KRA targets online businesses in tax evasion crackdown
The Kenya Revenue Authority (KRA) has set sights on businesses using the Internet to market and sell products in a renewed bid to reduce revenue leakage through tax evasion.
The taxman says some of the businesses, which have invested in online channels to provide services and drive sales were neither paying taxes nor filing annual returns.
“KRA would like to advise that unless income or supply is expressly exempt in the law, appropriate taxes should be paid,” the agency said in a statement.
"KRA would, therefore, like to remind taxpayers that the self-assessment regime requires them to file and pay taxes."
Firms with annual revenue of more than Sh5m are under the law required to register for value-added tax (VAT) obligation.

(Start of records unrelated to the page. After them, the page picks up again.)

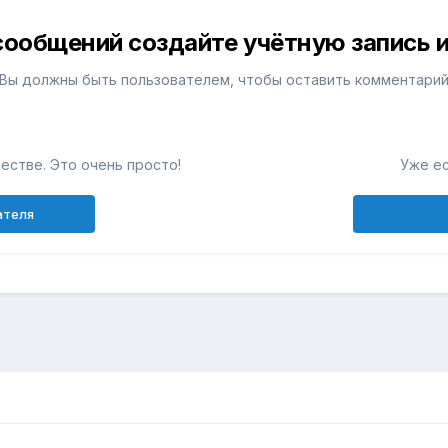
сообщений создайте учётную запись и
Вы должны быть пользователем, чтобы оставить комментари
естве. Это очень просто!
Уже ес
ателя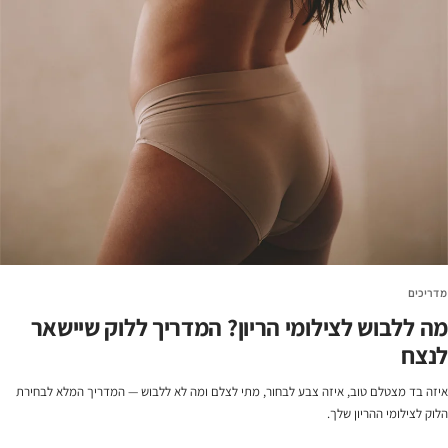
מדריכים
מה ללבוש לצילומי הריון? המדריך ללוק שיישאר
לנצח
איזה בד מצטלם טוב, איזה צבע לבחור, מתי לצלם ומה לא ללבוש — המדריך המלא לבחירת
הלוק לצילומי ההריון שלך.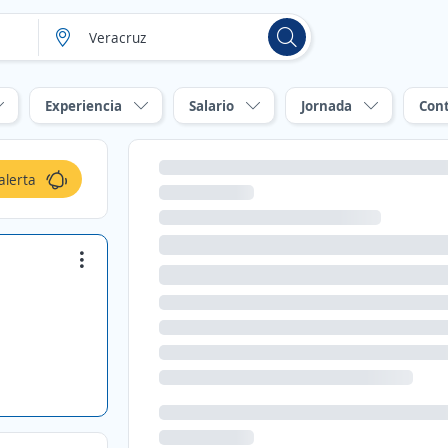
Experiencia
Salario
Jornada
Con
alerta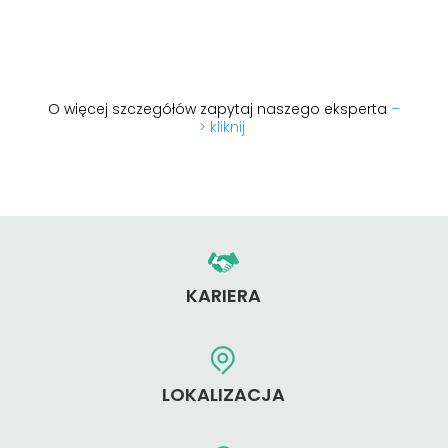
O więcej szczegółów zapytaj naszego eksperta
–
> kliknij
KARIERA
LOKALIZACJA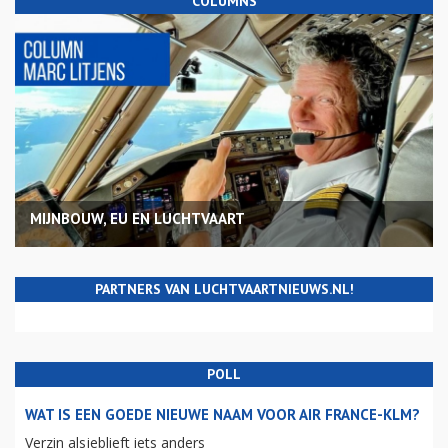
COLUMNS
MIJNBOUW, EU EN LUCHTVAART
PARTNERS VAN LUCHTVAARTNIEUWS.NL!
POLL
WAT IS EEN GOEDE NIEUWE NAAM VOOR AIR FRANCE-KLM?
Verzin alsjeblieft iets anders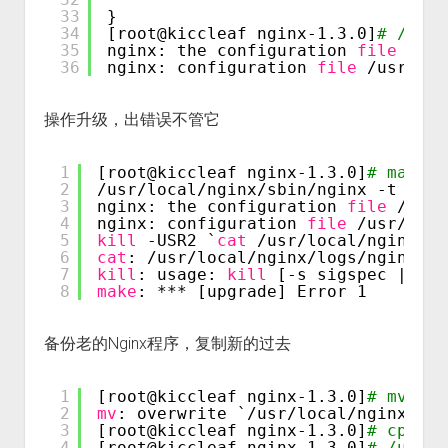
33
}
34
[root@kiccleaf nginx-1.3.0]
# /usr
35
nginx: the configuration 
file
/usr
36
nginx: configuration 
file
/usr/loc
操作升级，出错误不管它
1
[root@kiccleaf nginx-1.3.0]
# make
2
/usr/local/nginx/sbin/nginx
-t
3
nginx: the configuration 
file
/usr/
4
nginx: configuration 
file
/usr/loca
5
kill
-USR2 `
cat
/usr/local/nginx/lo
6
cat
: 
/usr/local/nginx/logs/nginx
.pi
7
kill
: usage: 
kill
[-s sigspec | -n 
8
make
: *** [upgrade] Error 1
备份老的Nginx程序，复制新的过去
1
[root@kiccleaf nginx-1.3.0]
# mv /us
2
mv
: overwrite `
/usr/local/nginx/sbi
3
[root@kiccleaf nginx-1.3.0]
# cp obj
4
[root@kiccleaf nginx-1.3.0]
# /usr/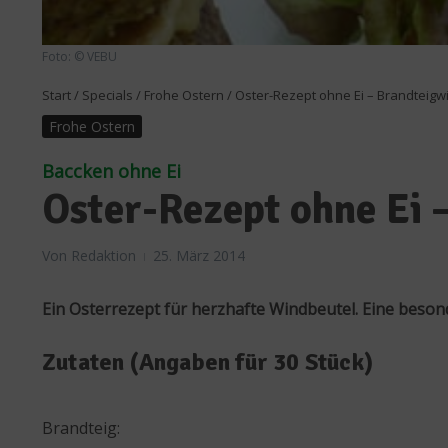
Foto: © VEBU
Start
/
Specials
/
Frohe Ostern
/
Oster-Rezept ohne Ei – Brandtei
Frohe Ostern
Baccken ohne Ei
Oster-Rezept ohne Ei
Von
Redaktion
25. März 2014
Ein Osterrezept für herzhafte Windbeutel. Eine beso
Zutaten (Angaben für 30 Stück)
Brandteig: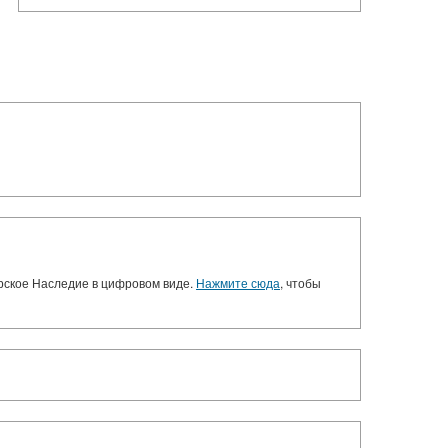
орское Наследие в цифровом виде.
Нажмите сюда
, чтобы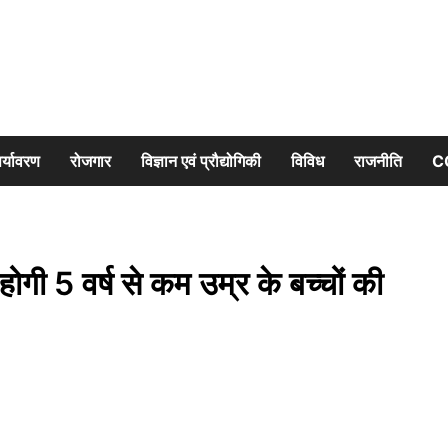
र्यावरण
रोजगार
विज्ञान एवं प्रौद्योगिकी
विविध
राजनीति
C
गी 5 वर्ष से कम उम्र के बच्चों की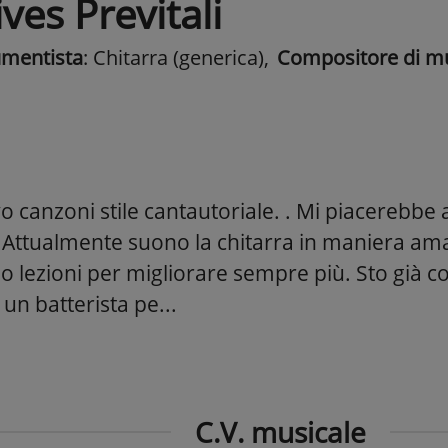
ves Previtali
umentista
: Chitarra (generica)
,
Compositore di m
vo canzoni stile cantautoriale. . Mi piacerebbe 
 Attualmente suono la chitarra in maniera ama
 lezioni per migliorare sempre più. Sto già 
 un batterista pe...
C.V. musicale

This will see them charge the standard 16 percent tax on supplies, among other taxes, and remit the same to the taxman.
SPYING ON TRANSACTIONS
Those that generate less than Sh5 million a year are, on the other hand, obligated to pay presumptive tax at the rate of 15 per cent of the annual single business permit fee issued by a county government in a law enforced in January this year.
The taxman said earlier in the year it has invested heavily in intelligent technological systems capable of spying on transactions by businesses and homes.
Online businesses do not, however, have physical addresses or legal structures in the jurisdictions they operate, making it easy to escape the taxman’s noose as well as counties which issue business permits.
The KRA has singled out taxation of the emerging digital economy, a headache for global revenue agencies, as a major risk to meeting the Sh6.1 trillion target in the three-year period through June 2021.
“The digital economy … comes with its own set of challenges, including new business models built on mobile and Web-based transactions,” the agency says in the corporate plan for the period.